Transcribed page contents:
^^^^

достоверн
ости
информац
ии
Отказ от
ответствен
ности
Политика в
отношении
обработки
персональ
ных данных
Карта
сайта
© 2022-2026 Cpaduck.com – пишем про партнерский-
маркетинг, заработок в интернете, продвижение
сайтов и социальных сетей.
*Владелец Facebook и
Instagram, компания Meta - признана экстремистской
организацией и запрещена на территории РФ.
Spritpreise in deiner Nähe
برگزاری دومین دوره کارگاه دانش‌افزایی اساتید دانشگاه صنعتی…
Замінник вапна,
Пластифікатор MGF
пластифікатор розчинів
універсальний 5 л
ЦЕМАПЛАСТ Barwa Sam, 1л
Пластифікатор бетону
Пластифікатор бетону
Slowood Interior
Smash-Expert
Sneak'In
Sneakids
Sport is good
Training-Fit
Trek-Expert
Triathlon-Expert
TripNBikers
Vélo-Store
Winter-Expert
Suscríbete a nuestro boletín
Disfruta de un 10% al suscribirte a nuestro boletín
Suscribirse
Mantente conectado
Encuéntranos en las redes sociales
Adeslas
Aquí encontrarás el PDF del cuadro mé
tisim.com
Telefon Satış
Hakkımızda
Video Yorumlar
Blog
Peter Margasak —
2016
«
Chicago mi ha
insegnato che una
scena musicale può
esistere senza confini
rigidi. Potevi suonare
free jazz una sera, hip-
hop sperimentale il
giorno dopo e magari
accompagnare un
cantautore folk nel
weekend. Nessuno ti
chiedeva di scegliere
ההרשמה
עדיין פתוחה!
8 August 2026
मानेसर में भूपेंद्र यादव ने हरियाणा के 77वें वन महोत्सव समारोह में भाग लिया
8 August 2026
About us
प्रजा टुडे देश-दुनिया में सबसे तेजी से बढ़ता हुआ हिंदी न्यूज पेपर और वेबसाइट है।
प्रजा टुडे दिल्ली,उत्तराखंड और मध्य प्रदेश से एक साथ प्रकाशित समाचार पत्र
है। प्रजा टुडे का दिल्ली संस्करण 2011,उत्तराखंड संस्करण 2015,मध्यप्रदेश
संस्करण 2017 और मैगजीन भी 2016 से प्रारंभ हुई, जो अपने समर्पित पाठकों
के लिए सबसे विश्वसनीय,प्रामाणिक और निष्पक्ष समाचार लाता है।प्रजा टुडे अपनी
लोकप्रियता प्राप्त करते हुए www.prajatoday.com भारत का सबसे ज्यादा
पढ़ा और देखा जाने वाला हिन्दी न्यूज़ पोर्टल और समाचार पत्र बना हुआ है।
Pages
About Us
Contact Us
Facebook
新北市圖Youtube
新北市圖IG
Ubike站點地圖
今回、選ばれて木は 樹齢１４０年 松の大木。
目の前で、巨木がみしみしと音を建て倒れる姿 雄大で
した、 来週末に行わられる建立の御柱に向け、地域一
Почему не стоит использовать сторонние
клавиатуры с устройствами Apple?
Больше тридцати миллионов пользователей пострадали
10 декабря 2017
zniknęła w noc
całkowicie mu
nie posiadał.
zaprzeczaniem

^^^^

#### [Assignment]
The full set of data above must come back exactly as written.

#### [Result below]
достоверн
ости
информац
ии
Отказ от
ответствен
ности
Политика в
отношении
обработки
персональ
ных данных
Карта
сайта
© 2022-2026 Cpaduck.com – пишем про партнерский-
маркетинг, заработок в интернете, продвижение
сайтов и социальных сетей.
*Владелец Facebook и
Instagram, компания Meta - признана экстремистской
организацией и запрещена на территории РФ.
Spritpreise in deiner Nähe
برگزاری دومین دوره کارگاه دانش‌افزایی اساتید دانشگاه صنعتی…
Замінник вапна,
Пластифікатор MGF
пластифікатор розчинів
універсальний 5 л
ЦЕМАПЛАСТ Barwa Sam, 1л
Пластифікатор бетону
Пластифікатор бетону
Slowood Interior
Smash-Expert
Sneak'In
Sneakids
Sport is good
Training-Fit
Trek-Expert
Triathlon-Expert
TripNBikers
Vélo-Store
Winter-Expert
Suscríbete a nuestro boletín
Disfruta de un 10% al suscribirte a nuestro boletín
Suscribirse
Mantente conectado
Encuéntranos en las redes sociales
Adeslas
Aquí encontrarás el PDF del cuadro mé
tisim.com
Telefon Satış
Hakkımızda
Video Yorumlar
Blog
Peter Margasak —
2016
«
Chicago mi ha
insegnato che una
scena musicale può
esistere senza confini
rigidi. Potevi suonare
free jazz una sera, hip-
hop sperimentale il
giorno dopo e magari
accompagnare un
cantautore folk nel
weekend. Nessuno ti
chiedeva di scegliere
ההרשמה
עדיין פתוחה!
8 August 2026
मानेसर में भूपेंद्र यादव ने हरियाणा के 77वें वन महोत्सव समारोह में भाग लिया
8 August 2026
About us
प्रजा टुडे देश-दुनिया में सबसे तेजी से बढ़ता हुआ हिंदी न्यूज पेपर और वेबसाइट है।
प्रजा टुडे दिल्ली,उत्तराखंड और मध्य प्रदेश से एक साथ प्रकाशित समाचार पत्र
है। प्रजा टुडे का दिल्ली संस्करण 2011,उत्तराखंड संस्करण 2015,मध्यप्रदेश
संस्करण 2017 और मैगजीन भी 2016 से प्रारंभ हुई, जो अपने समर्पित पाठकों
के लिए सबसे विश्वसनीय,प्रामाणिक और निष्पक्ष समाचार लाता है।प्रजा टुडे अपनी
लोकप्रियता प्राप्त करते हुए www.prajatoday.com भारत का सबसे ज्यादा
पढ़ा और देखा जाने वाला हिन्दी न्यूज़ पोर्टल और समाचार पत्र बना हुआ है।
Pages
About Us
Contact Us
Facebook
新北市圖Youtube
新北市圖IG
Ubike站點地圖
今回、選ばれて木は 樹齢１４０年 松の大木。
目の前で、巨木がみしみしと音を建て倒れる姿 雄大で
した、 来週末に行わられる建立の御柱に向け、地域一
Почему не стоит использовать сторонние
клавиатуры с устройствами Apple?
Больше тридцати миллионов пользователей пострадали
10 декабря 2017
zniknęła w noc
całkowicie mu
nie posiadał.
zaprzeczaniem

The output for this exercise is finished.